§ **RECORDS FOR THIS EXERCISE**
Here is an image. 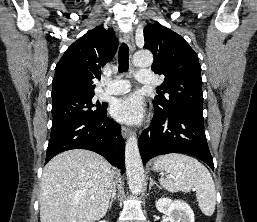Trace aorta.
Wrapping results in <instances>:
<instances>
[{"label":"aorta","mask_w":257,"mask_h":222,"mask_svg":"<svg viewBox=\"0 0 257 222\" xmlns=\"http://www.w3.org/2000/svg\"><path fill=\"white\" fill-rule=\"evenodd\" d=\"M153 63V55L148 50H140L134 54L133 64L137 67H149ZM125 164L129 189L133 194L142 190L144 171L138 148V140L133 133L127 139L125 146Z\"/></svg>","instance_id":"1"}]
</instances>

--

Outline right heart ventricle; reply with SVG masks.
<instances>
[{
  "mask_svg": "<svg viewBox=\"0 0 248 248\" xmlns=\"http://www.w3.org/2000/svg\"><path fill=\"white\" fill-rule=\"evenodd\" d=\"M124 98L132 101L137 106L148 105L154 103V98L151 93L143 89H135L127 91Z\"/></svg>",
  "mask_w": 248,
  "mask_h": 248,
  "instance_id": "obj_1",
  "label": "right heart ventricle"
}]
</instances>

§ **TASK DIRECTIONS**
Across the records above, how many lines contain the word "viewBox"? Give the number by itself.

§ **PROBLEM SOLUTION**
2